▶
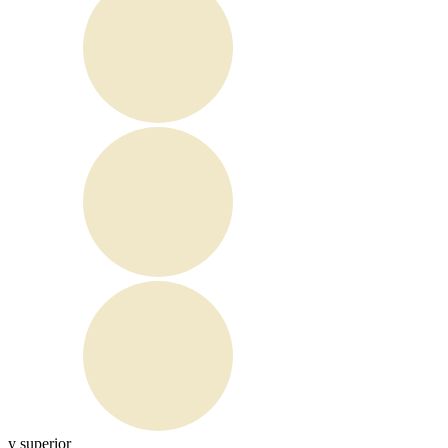
y superior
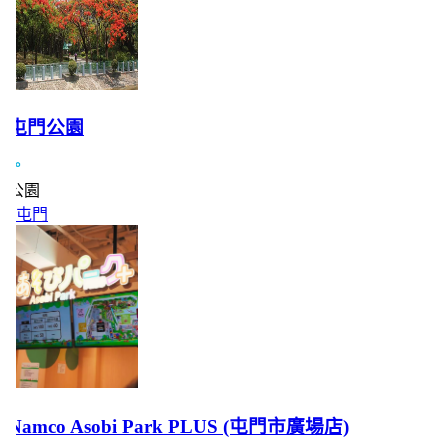
屯門公園
公園
屯門
Namco Asobi Park PLUS (屯門市廣場店)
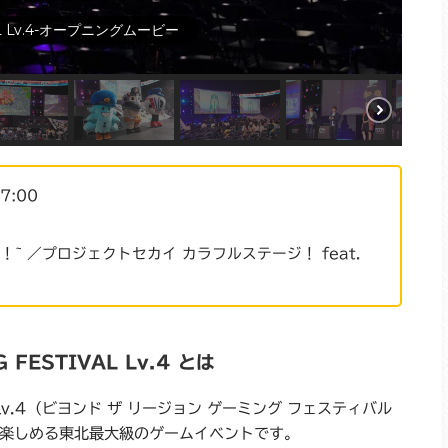
AL Lv.4-オープニングムービー
7:00
~ ／プロジェクトセカイ カラフルステージ！ feat.
 FESTIVAL Lv.4 とは
VAL Lv.4（ビヨンド ザ リージョン ゲーミング フェスティバル
が楽しめる東北最大級のゲームイベントです。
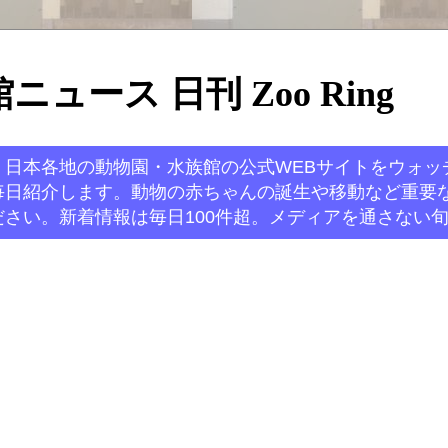
ュース 日刊 Zoo Ring
。日本各地の動物園・水族館の公式WEBサイトをウォッ
毎日紹介します。動物の赤ちゃんの誕生や移動など重要
さい。新着情報は毎日100件超。メディアを通さない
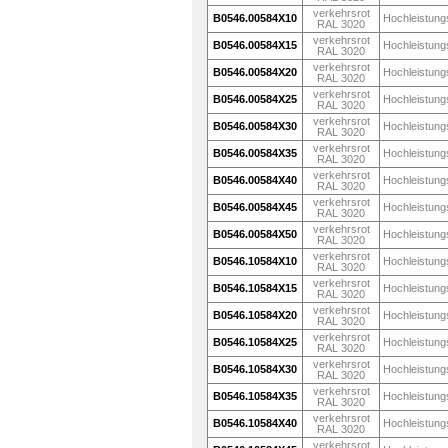
verkehrsrot
B0546.00584X10
Hochleistung
RAL 3020
verkehrsrot
B0546.00584X15
Hochleistung
RAL 3020
verkehrsrot
B0546.00584X20
Hochleistung
RAL 3020
verkehrsrot
B0546.00584X25
Hochleistung
RAL 3020
verkehrsrot
B0546.00584X30
Hochleistung
RAL 3020
verkehrsrot
B0546.00584X35
Hochleistung
RAL 3020
verkehrsrot
B0546.00584X40
Hochleistung
RAL 3020
verkehrsrot
B0546.00584X45
Hochleistung
RAL 3020
verkehrsrot
B0546.00584X50
Hochleistung
RAL 3020
verkehrsrot
B0546.10584X10
Hochleistung
RAL 3020
verkehrsrot
B0546.10584X15
Hochleistung
RAL 3020
verkehrsrot
B0546.10584X20
Hochleistung
RAL 3020
verkehrsrot
B0546.10584X25
Hochleistung
RAL 3020
verkehrsrot
B0546.10584X30
Hochleistung
RAL 3020
verkehrsrot
B0546.10584X35
Hochleistung
RAL 3020
verkehrsrot
B0546.10584X40
Hochleistung
RAL 3020
verkehrsrot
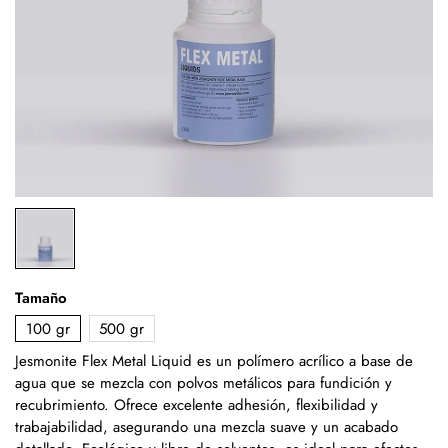
Tamaño
100 gr
500 gr
Jesmonite Flex Metal Liquid es un polímero acrílico a base de
agua que se mezcla con polvos metálicos para fundición y
recubrimiento. Ofrece excelente adhesión, flexibilidad y
trabajabilidad, asegurando una mezcla suave y un acabado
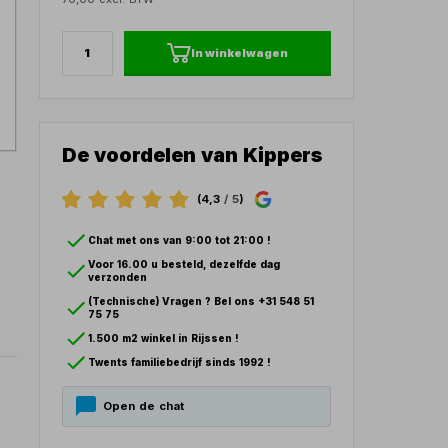
In winkelwagen
De voordelen van Kippers
(4,3
/ 5
)
Chat met ons van 9:00 tot 21:00 !
Voor 16.00 u besteld, dezelfde dag
verzonden
(Technische) Vragen ? Bel ons +31 548 51
75 75
1.500 m2 winkel in Rijssen !
Twents familiebedrijf sinds 1992 !
Open de chat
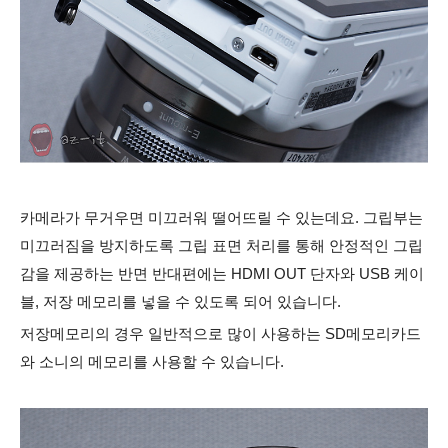
카메라가 무거우면 미끄러워 떨어뜨릴 수 있는데요. 그립부는
미끄러짐을 방지하도록 그립 표면 처리를 통해 안정적인 그립
감을 제공하는 반면 반대편에는 HDMI OUT 단자와 USB 케이
블, 저장 메모리를 넣을 수 있도록 되어 있습니다.
저장메모리의 경우 일반적으로 많이 사용하는 SD메모리카드
와 소니의 메모리를 사용할 수 있습니다.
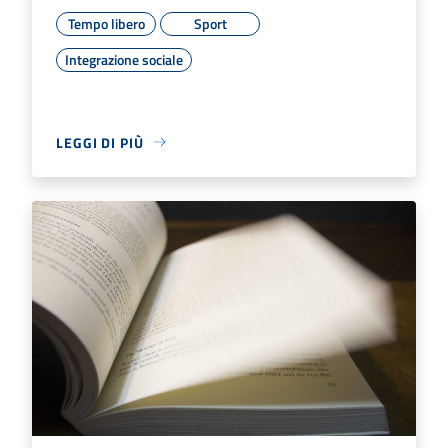
Tempo libero
Sport
Integrazione sociale
LEGGI DI PIÙ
◀
Task objective —
Your output should be exactly the lines of the records above from the one with "In winkelwagen" through the last, both ends included, with pictures excluded.

Exercise result —
In winkelwagen
De voordelen van Kippers
(4,3
/ 5
)
Chat met ons van 9:00 tot 21:00 !
Voor 16.00 u besteld, dezelfde dag
verzonden
(Technische) Vragen ? Bel ons +31 548 51
75 75
1.500 m2 winkel in Rijssen !
Twents familiebedrijf sinds 1992 !
Open de chat
카메라가 무거우면 미끄러워 떨어뜨릴 수 있는데요. 그립부는
미끄러짐을 방지하도록 그립 표면 처리를 통해 안정적인 그립
감을 제공하는 반면 반대편에는 HDMI OUT 단자와 USB 케이
블, 저장 메모리를 넣을 수 있도록 되어 있습니다.
저장메모리의 경우 일반적으로 많이 사용하는 SD메모리카드
와 소니의 메모리를 사용할 수 있습니다.
Tempo libero
Sport
Integrazione sociale
LEGGI DI PIÙ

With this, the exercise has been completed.